** Task to complete **
Each line of the data is to be output verbatim, with the images removed.

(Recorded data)
__________

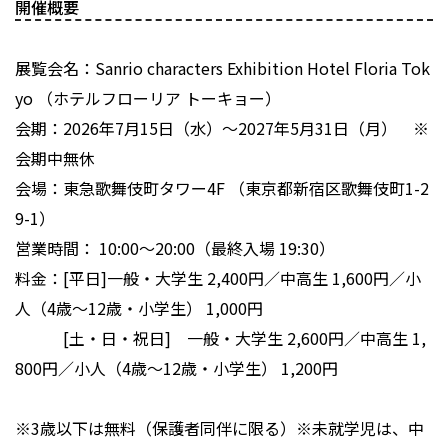
開催概要
展覧会名：Sanrio characters Exhibition Hotel Floria Tok
yo （ホテルフローリア トーキョー）
会期：2026年7月15日（水）～2027年5月31日（月） ※
会期中無休
会場：東急歌舞伎町タワー4F （東京都新宿区歌舞伎町1-2
9-1）
営業時間： 10:00～20:00（最終入場 19:30）
料金：[平日]一般・大学生 2,400円／中高生 1,600円／小
人（4歳～12歳・小学生） 1,000円
[土・日・祝日] 一般・大学生 2,600円／中高生 1,
800円／小人（4歳～12歳・小学生） 1,200円
※3歳以下は​無料​（保護者同伴に​限る）​※未就学児は、中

__________

** Written answer **
開催概要
展覧会名：Sanrio characters Exhibition Hotel Floria Tok
yo （ホテルフローリア トーキョー）
会期：2026年7月15日（水）～2027年5月31日（月） ※
会期中無休
会場：東急歌舞伎町タワー4F （東京都新宿区歌舞伎町1-2
9-1）
営業時間： 10:00～20:00（最終入場 19:30）
料金：[平日]一般・大学生 2,400円／中高生 1,600円／小
人（4歳～12歳・小学生） 1,000円
[土・日・祝日] 一般・大学生 2,600円／中高生 1,
800円／小人（4歳～12歳・小学生） 1,200円
※3歳以下は​無料​（保護者同伴に​限る）​※未就学児は、中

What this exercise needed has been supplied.